Uma chacina deixou três pessoas mortas e uma sobrevivente na manhã desta segunda-feira (17), na Travessa Arthur Bernardes, próximo à avenida São Jorge, zona Oeste de Manaus. Entre os mortos está Guilherme Pereira Lima Filho, de 66 anos, professor da Faculdade de Educação (Faced) da Universidade Federal do Amazonas (Ufam).

Segundo informações apuradas no local, quatro homens ainda não identificados invadiram a residência por volta das 10h30 e agrediram as pessoas que estavam no imóvel. As vítimas apresentavam ferimentos provocados por arma branca. Logo depois, os suspeitos fugiram.

Quem são as vítimas

  • Guilherme Pereira Lima Filho, 66 anos: professor da Faced/Ufam, dedicou quase quatro décadas à formação de professores. Ele se formou em Pedagogia pela Ufam, em 1988. Além disso, concluiu mestrado em Engenharia de Produção e doutorado em Ciências da Educação.
  • Francisco das Chagas Moraes Santão, 67 anos: pai de Isabella e marido de Dilma, conforme informações de uma amiga da família.
  • Isabella Coelho Moraes, 29 anos: segundo uma amiga da família, Isabella era pessoa com deficiência e tinha dificuldades de fala e locomoção. Por isso, recebia cuidados do pai, que a acompanhava diariamente até a escola. Além disso, a polícia apura a informação de que Isabella prestaria depoimento em um processo judicial nos próximos dias.
  • Dilma Cilene Lima Sampaio, 53 anos: sobreviveu ao ataque e recebeu atendimento do Samu.

Sobrevivente recebe atendimento

Após o ataque, Dilma chegou às 11h15 ao Hospital e Pronto-Socorro Dr. João Lúcio Pereira. Uma equipe do Samu realizou o primeiro atendimento e levou a paciente até a unidade.

Conforme o registro clínico, Dilma apresentava ferimentos nas regiões frontal e parietal da cabeça, provocados por coronhadas. Além disso, ela estava desorientada no momento da avaliação.

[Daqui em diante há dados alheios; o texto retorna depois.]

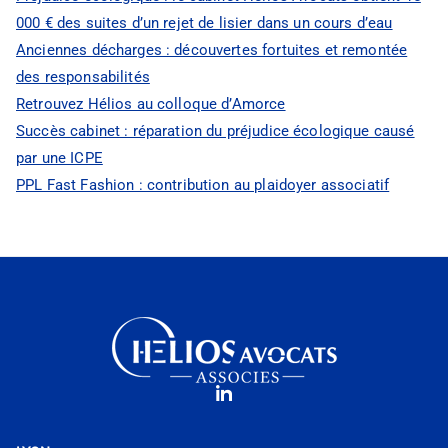
000 € des suites d’un rejet de lisier dans un cours d’eau
Anciennes décharges : découvertes fortuites et remontée
des responsabilités
Retrouvez Hélios au colloque d’Amorce
Succès cabinet : réparation du préjudice écologique causé
par une ICPE
PPL Fast Fashion : contribution au plaidoyer associatif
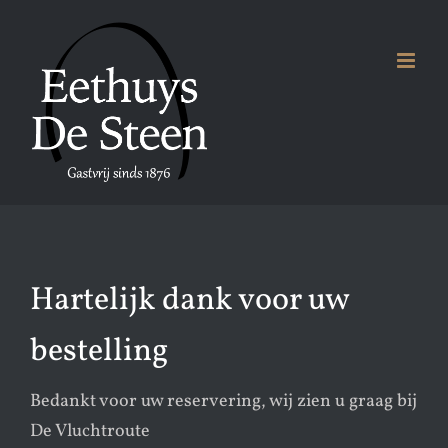
Ga
naar
inhoud
Hartelijk dank voor uw
bestelling
Bedankt voor uw reservering, wij zien u graag bij
De Vluchtroute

Na unidade, a equipe médica realizou uma sutura. Em seguida, encaminhou Dilma para uma tomografia computadorizada de crânio. Às 11h55, a paciente permanecia no hospital e aguardava uma nova avaliação.

Até aquele momento, no entanto, o hospital ainda não havia divulgado o resultado do exame nem novas informações sobre o estado de saúde da paciente.

Polícia investiga chacina em Manaus

Moradores da região afirmaram que não ouviram os tiros. No entanto, relataram ter escutado gritos de socorro vindos da residência.

Após receber os chamados, equipes da Polícia Militar, incluindo Rocam e Força Tática, chegaram ao local. Além disso, a Polícia Civil iniciou os primeiros levantamentos para esclarecer o crime.

Enquanto isso, o Instituto Médico Legal (IML) recebeu os corpos das três vítimas fatais. Na sequência, a Delegacia Especializada em Homicídios e Sequestros (DEHS) assumiu a investigação.

Até o momento, a polícia não identificou os quatro suspeitos. Da mesma forma, os investigadores ainda não divulgaram uma linha definida sobre a motivação do crime.

Por fim, a polícia também deverá apurar se existe alguma relação entre o ataque e o possível depoimento que Isabella prestaria nos próximos dias.